Monday, July 8, 2013
Jaws QB rankings: Matthew Stafford No. 16
By Kevin Seifert
Fair or otherwise, the Detroit Lions' Matthew Stafford is going the wrong way on Ron Jaworski's annual ranking of NFL quarterbacks. Stafford was at No. 14 heading into the 2012 season, but Jaworski has pegged him at No. 16 this summer.
In the SportsCenter/NFL Live segment, Jaworski referred to Stafford as a "supremely-talented thrower still searching for the consistency needed to become elite."
Here is most of Jaworski's analysis, once again courtesy Allie Stoneberg of ESPN Communications:
"No quarterback has thrown more passes the last two seasons than Stafford. He's a shotgun passer. Eighty-three percent of his throws in 2011 and 2012 have come out of the shotgun. That's the largest percentage by a wide margin.
"I've always loved Stafford’s willingness to pull the trigger. He's aggressive, with an attacking mentality.

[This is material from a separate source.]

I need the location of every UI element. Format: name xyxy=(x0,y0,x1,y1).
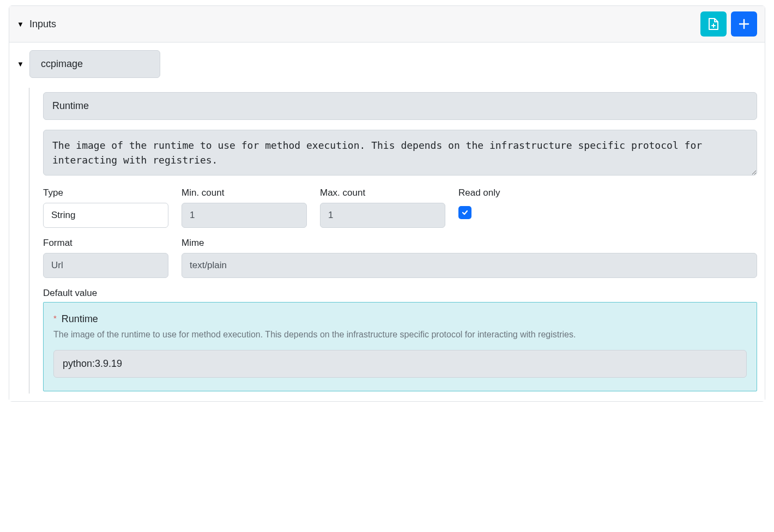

"It reminds me of when I played with Dan Marino. Marino said if you see the back of a defender's jersey, you turn it loose. Stafford has that mindset. Of course, it doesn’t hurt when you're throwing to Calvin Johnson -- a lot of trust there, a lot of confidence that he will make contested catches. I felt the same way when I threw to 6-foot-8 Harold Carmichael.
"What stood out studying Stafford was he was not as efficient under center as he was in the shotgun. He seemed to struggle to read coverage as effectively. Too many forced throws. Overall, he just threw too many passes with poor balance and bad footwork, with a tendency to fall away from the throws.
"There is absolutely no question that Stafford is a very special arm talent. There are not many that throw it like he does. He has a chance to be a top 10 quarterback. The Lions may disagree, but he needs more consistent mechanics to play at a higher level week in and week out."
There are two separate criticisms here. The first, efficiency under center, might be accurate but is not borne out in raw statistics.
According to ESPN Stats & Information, Stafford has a better passer rating (108.9) and almost as good of a Total Quarterback Rating (62.1) on plays that started with him under center since 2011 as he has from the shotgun. He has thrown 19 touchdowns and five interceptions, with an overall completion percentage of 62.9, on 422 dropbacks from under center over that time. In the shotgun, Stafford has completed 61.4 percent of his passes for 42 touchdowns and 27 interceptions on 1,281 dropbacks.
It's quite possible that a seasoned observer like Jaworski can see that Stafford is operating inefficiently on under-the-center plays, even if it isn't reflected in the final results. But it's important to have full context regardless.
On the mechanics-related criticism, I don't know what else to say. We noted Seth Wickersham's theory recently that Stafford's 2010 shoulder injury has forced him to drop down his arm angle at times. My sense is that everyone is working hard to explain why Stafford's performance slipped in 2012. Some answers make more sense than others.